There are many ways we may wish to employ Explainable Artificial Intelligence (XAI) methods, and the choice of method and nature of the explanation should be informed by the problem context. Many different approaches to interpretability have emerged to meet this demand, and they can be categorized along several dimensions such as global vs. local, model-specific vs. model-agnostic, and intrinsic vs. post-hoc (Molnar et al., 2020; Rai, 2020). For deep neural networks, intrinsic interpretability may not be attainable. It has been noted that model interpretability and model flexibility or accuracy tend to be inversely related (Freitas, 2014). As the complexity of classification models increases, high accuracies in predictions can be achieved, but interpretability suffers. For example, Slack et al. (2019) investigate and conclude that decision trees and logistic regression are locally interpretable models while neural networks are not.
In contrast to global explainability techniques, which seek to explain the entire model (either by designing the model to be intrinsically interpretable or through an interpretable surrogate model), local explainability techniques provide explanations for individual predictions. Ribeiro et al., (2016) introduce local Interpretable Model-Agnostic Explanations (LIME) as a simple local explainability technique that generates simulated data points using random perturbations in the neighborhood of an instance to be predicted by the black-box model and fits a weighted linear regression on the simulated data to create explanations for the prediction. One of the main advantages of LIME is being model agnostic and hence, it may diminish the need for interpretable models. Usually, local explainability techniques provide interpretations of how an individual sample is analyzed, and the analysis may convince an expert to determine whether the model focuses on the right components or segments of data to make the decision. For example, Ribeiro et al. (2016), show that husky vs wolf image classification was done based on the signal of the background rather than focusing on the features of the animal. In other words, the learned model recognizes a domestic environment (e.g., home) compared to a wild environment (e.g., forest).

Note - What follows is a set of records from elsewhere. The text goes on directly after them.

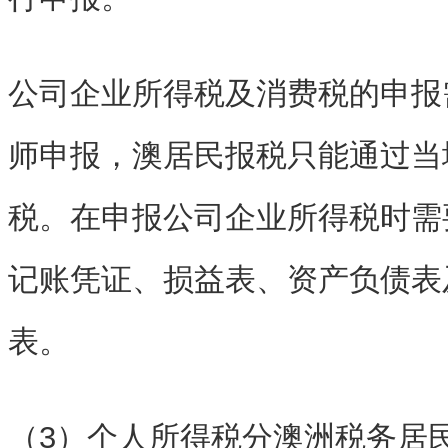
公司企业所得税及消费税的申报
师申报，澳居民报税只能通过当
税。在申报公司企业所得税时需
记账凭证、损益表、资产负债表
表。
（3）个人所得税分澳洲税务居民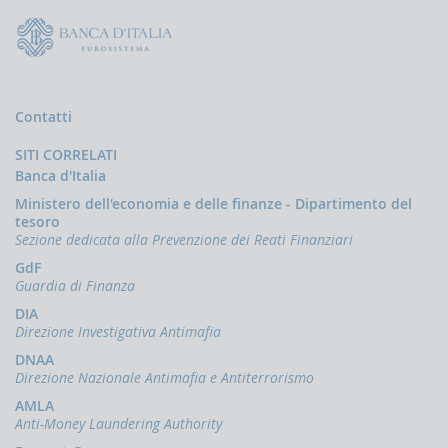
la
gestione
delle
comunicazioni
rivolte
alla
UIF
Contatti
DEMPIMENTI
SITI CORRELATI
EGLI
Banca d'Italia
PERATORI
Ministero dell'economia e delle finanze - Dipartimento del
Segnalazioni
tesoro
operazioni
Sezione dedicata alla Prevenzione dei Reati Finanziari
sospette
GdF
(SOS)
Guardia di Finanza
Sospensione
DIA
operazioni
Direzione Investigativa Antimafia
sospette
DNAA
Segnalazioni
Direzione Nazionale Antimafia e Antiterrorismo
AntiRiciclaggio
Aggregate
AMLA
(SARA)
Anti-Money Laundering Authority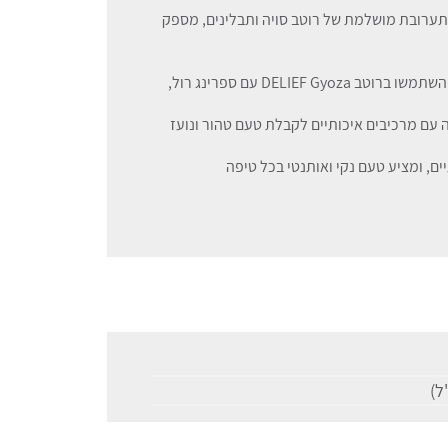
 מתערובת מושלמת של רוטב סויה ותבלינים, מספק
רוטב טבילה רב-תכליתי: אידיאלי לא רק לגיוזה, השתמשו ברוטב DELIEF Gyoza עם ספרינג רול,
ה עם מרכיבים איכותיים לקבלת טעם טהור ונועז
ם, ומציע טעם נקי ואותנטי בכל טיפה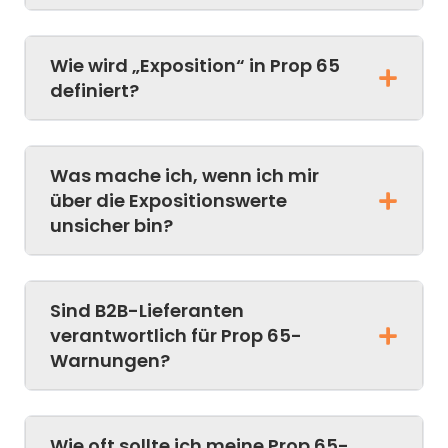
Wie wird „Exposition“ in Prop 65
definiert?
Was mache ich, wenn ich mir
über die Expositionswerte
unsicher bin?
Sind B2B-Lieferanten
verantwortlich für Prop 65-
Warnungen?
Wie oft sollte ich meine Prop 65-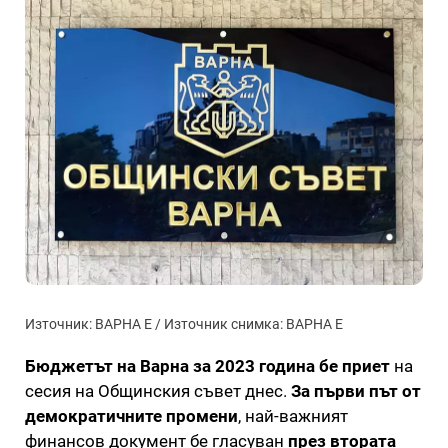
Източник: ВАРНА Е / Източник снимка: ВАРНА Е
Бюджетът на Варна за 2023 година бе приет
на
сесия на Общинския съвет днес.
За първи път от
демократичните промени
, най-важният
финансов документ бе гласуван
през втората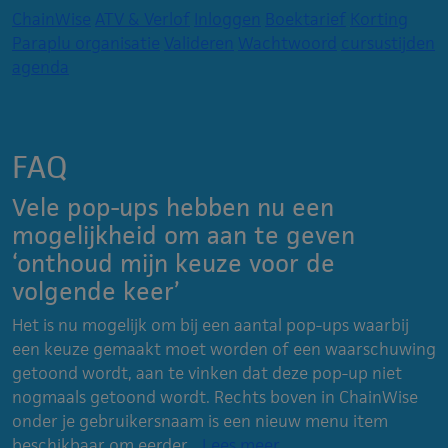
ChainWise
ATV & Verlof
Inloggen
Boektarief
Korting
Paraplu organisatie
Valideren
Wachtwoord
cursustijden
agenda
FAQ
Vele pop-ups hebben nu een
mogelijkheid om aan te geven
‘onthoud mijn keuze voor de
volgende keer’
Het is nu mogelijk om bij een aantal pop-ups waarbij
een keuze gemaakt moet worden of een waarschuwing
getoond wordt, aan te vinken dat deze pop-up niet
nogmaals getoond wordt. Rechts boven in ChainWise
onder je gebruikersnaam is een nieuw menu item
beschikbaar om eerder...
Lees meer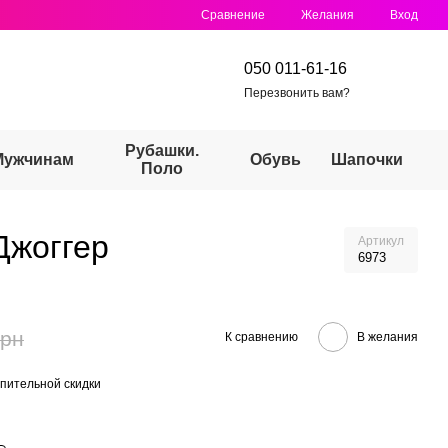
Сравнение
Желания
Вход
050 011-61-16
Перезвонить вам?
Рубашки.
Мужчинам
Обувь
Шапочки
Поло
Джоггер
Артикул
6973
грн
К сравнению
В желания
пительной скидки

This helps the expert determine whether the learned model is reliable or not, and this makes it a spectacular tool for individual analysis of samples. However, if the goal is to uncover systematic issues with the model, an expert must check the explanation of every sample.
Deep learning models may be trained on huge datasets of which the size may range from terabytes to petabytes. Monitoring explanations of these models by hand during the training process is out of the question. Even whenever it is possible, what matters is how those trained machine learning models behave in the wild for previously unseen data since critical decisions may rely on these models. Regardless of the possibility of manual checking, such a costly approach voids one of the main benefits of using machine learning–scalability.